Switchboard Finance logo – GST Turnover glossary

GST Turnover

GST Turnover is the total business income before GST is removed. It is used by the ATO to determine GST registration thresholds, BAS obligations, and is commonly used by lenders to assess business activity for Low Doc Asset Finance, Business Loans, and Working Capital Loans. Related terms: GST, BAS, Turnover. Relevant hubs: Business Owners Finance Hub.

Why GST Turnover Matters

Lenders use GST turnover to understand the scale of the business, its trading health, and eligibility for low doc and full doc products. The ATO uses GST turnover to determine if GST registration is required.

  • Indicates business size and trading activity
  • Used in low doc lending criteria
  • Critical for BAS reporting cycles
  • Determines GST registration requirements
  • Impacts cashflow planning and tax reporting

How GST Turnover Works

  • Calculated as total revenue before GST is deducted
  • Includes sales, fees, commissions, and business income
  • Excludes GST collected from customers
  • Does not include private sales or input-taxed sales
  • Measured monthly, quarterly, and annually

Many lenders require minimum GST turnover thresholds to qualify for low doc asset finance products.

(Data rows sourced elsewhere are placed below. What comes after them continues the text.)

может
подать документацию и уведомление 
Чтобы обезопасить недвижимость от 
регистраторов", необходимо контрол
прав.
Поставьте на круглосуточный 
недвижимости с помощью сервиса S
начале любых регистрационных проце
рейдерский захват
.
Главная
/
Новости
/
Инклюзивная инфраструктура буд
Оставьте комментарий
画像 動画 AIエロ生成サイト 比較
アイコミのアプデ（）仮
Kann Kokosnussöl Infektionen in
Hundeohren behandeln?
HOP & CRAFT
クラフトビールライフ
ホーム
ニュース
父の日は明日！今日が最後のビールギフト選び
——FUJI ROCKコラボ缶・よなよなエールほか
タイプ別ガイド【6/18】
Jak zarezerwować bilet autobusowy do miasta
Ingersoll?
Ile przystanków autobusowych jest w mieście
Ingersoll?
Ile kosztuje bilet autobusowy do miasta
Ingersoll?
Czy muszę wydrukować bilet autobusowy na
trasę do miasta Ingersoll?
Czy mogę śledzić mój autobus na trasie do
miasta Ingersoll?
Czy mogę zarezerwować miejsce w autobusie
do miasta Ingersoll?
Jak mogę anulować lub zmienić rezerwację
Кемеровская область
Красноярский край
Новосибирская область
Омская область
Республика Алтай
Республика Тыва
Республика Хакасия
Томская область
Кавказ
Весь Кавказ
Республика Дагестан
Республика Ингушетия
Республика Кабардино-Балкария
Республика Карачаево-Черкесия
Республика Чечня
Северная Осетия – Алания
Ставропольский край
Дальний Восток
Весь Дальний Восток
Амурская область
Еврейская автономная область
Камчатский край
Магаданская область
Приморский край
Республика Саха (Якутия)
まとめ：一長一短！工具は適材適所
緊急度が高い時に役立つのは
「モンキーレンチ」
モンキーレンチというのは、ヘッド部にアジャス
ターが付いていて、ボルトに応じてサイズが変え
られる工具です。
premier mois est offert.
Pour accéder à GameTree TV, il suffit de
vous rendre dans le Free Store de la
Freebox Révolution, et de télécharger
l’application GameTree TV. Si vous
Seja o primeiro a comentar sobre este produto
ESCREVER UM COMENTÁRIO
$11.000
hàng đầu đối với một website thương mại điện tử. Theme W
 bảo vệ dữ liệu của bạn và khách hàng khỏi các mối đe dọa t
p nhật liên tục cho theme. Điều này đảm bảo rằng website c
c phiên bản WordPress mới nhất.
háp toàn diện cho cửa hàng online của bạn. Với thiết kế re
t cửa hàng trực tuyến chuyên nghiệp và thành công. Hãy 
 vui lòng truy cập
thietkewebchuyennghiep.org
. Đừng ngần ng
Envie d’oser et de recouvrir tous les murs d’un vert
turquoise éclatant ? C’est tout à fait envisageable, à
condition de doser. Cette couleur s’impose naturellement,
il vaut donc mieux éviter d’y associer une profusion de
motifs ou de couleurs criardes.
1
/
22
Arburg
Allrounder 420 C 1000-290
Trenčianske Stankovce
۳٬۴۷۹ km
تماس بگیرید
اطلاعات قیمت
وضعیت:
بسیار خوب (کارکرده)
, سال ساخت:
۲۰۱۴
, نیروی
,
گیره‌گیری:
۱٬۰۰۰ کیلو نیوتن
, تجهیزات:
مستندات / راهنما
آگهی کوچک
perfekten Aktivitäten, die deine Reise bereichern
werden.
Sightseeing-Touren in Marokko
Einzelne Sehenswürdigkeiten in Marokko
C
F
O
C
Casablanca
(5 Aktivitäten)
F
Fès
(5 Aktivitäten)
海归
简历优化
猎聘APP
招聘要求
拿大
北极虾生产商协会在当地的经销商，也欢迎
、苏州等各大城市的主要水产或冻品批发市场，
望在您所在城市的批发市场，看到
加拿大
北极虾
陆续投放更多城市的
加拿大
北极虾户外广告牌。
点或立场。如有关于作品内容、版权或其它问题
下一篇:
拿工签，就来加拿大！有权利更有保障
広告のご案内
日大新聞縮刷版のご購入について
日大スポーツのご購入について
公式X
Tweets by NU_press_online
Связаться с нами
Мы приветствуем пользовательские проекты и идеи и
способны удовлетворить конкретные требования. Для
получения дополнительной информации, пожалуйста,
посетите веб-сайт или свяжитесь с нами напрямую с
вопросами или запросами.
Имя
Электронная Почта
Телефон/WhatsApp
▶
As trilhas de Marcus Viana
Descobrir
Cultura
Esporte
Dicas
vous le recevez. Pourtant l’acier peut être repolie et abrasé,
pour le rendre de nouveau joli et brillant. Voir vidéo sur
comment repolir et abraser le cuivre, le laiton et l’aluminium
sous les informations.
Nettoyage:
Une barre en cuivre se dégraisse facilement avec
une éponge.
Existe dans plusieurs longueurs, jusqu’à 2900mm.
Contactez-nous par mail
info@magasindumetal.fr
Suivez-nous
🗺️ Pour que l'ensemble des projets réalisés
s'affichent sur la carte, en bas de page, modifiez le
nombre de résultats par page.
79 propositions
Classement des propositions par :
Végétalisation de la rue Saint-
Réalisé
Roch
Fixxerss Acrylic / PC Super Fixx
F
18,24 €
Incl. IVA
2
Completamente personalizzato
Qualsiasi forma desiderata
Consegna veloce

Official reference: ato.gov.au

Is GST turnover the same as revenue?
Almost — GST turnover is revenue before GST is removed, while accounting revenue is usually shown net of GST.
Does GST turnover include GST collected?
No, GST turnover excludes GST collected from customers.
What is the GST registration threshold?
Businesses must register if GST turnover reaches $75,000 per year ($150,000 for non-profits).
Do lenders check GST turnover?
Yes — especially for low doc loans where BAS or bank feeds are used to verify business activity.
Does GST turnover affect loan amounts?
Yes — lenders use it to estimate servicing capacity and maximum borrowing levels.